■ Goal of the exercise
Start with the line that holds "distractions and offering". Please copy it and each remaining line below exactly, leaving pictures out.

** Opening Information shown block **

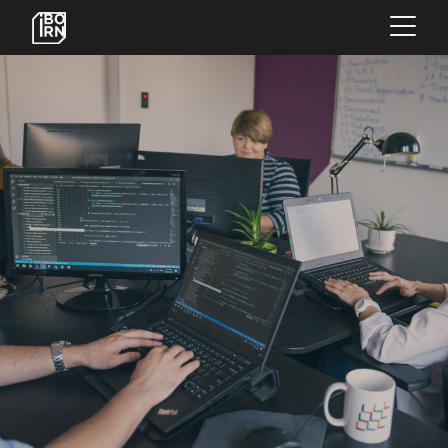
×
OFFERINGS
SERVICES
INSIGHTS
ABOUT US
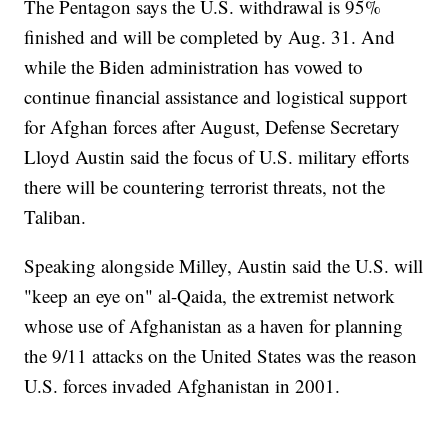
The Pentagon says the U.S. withdrawal is 95%
finished and will be completed by Aug. 31. And
while the Biden administration has vowed to
continue financial assistance and logistical support
for Afghan forces after August, Defense Secretary
Lloyd Austin said the focus of U.S. military efforts
there will be countering terrorist threats, not the
Taliban.
Speaking alongside Milley, Austin said the U.S. will
"keep an eye on" al-Qaida, the extremist network
whose use of Afghanistan as a haven for planning
the 9/11 attacks on the United States was the reason
U.S. forces invaded Afghanistan in 2001.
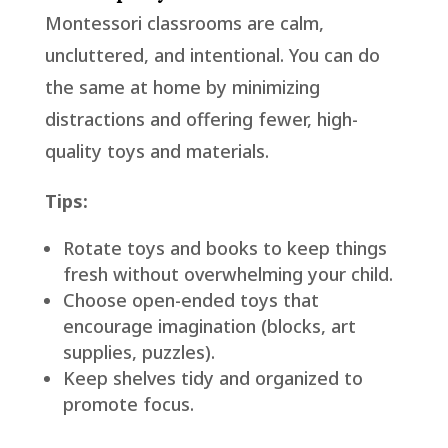
Montessori classrooms are calm,
uncluttered, and intentional. You can do
the same at home by minimizing
distractions and offering fewer, high-
quality toys and materials.
Tips:
Rotate toys and books to keep things
fresh without overwhelming your child.
Choose open-ended toys that
encourage imagination (blocks, art
supplies, puzzles).
Keep shelves tidy and organized to
promote focus.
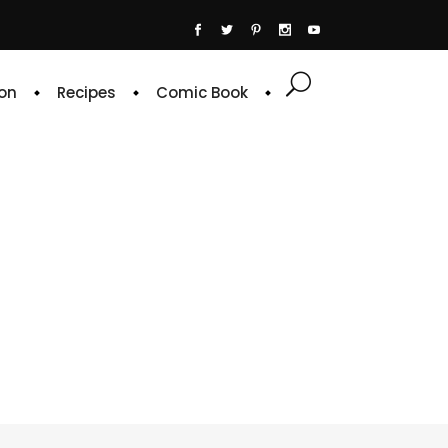
on
Recipes
Comic Book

** Closing Information shown block **

■ Answer area
distractions and offering fewer, high-
quality toys and materials.
Tips:
Rotate toys and books to keep things
fresh without overwhelming your child.
Choose open-ended toys that
encourage imagination (blocks, art
supplies, puzzles).
Keep shelves tidy and organized to
promote focus.
on
Recipes
Comic Book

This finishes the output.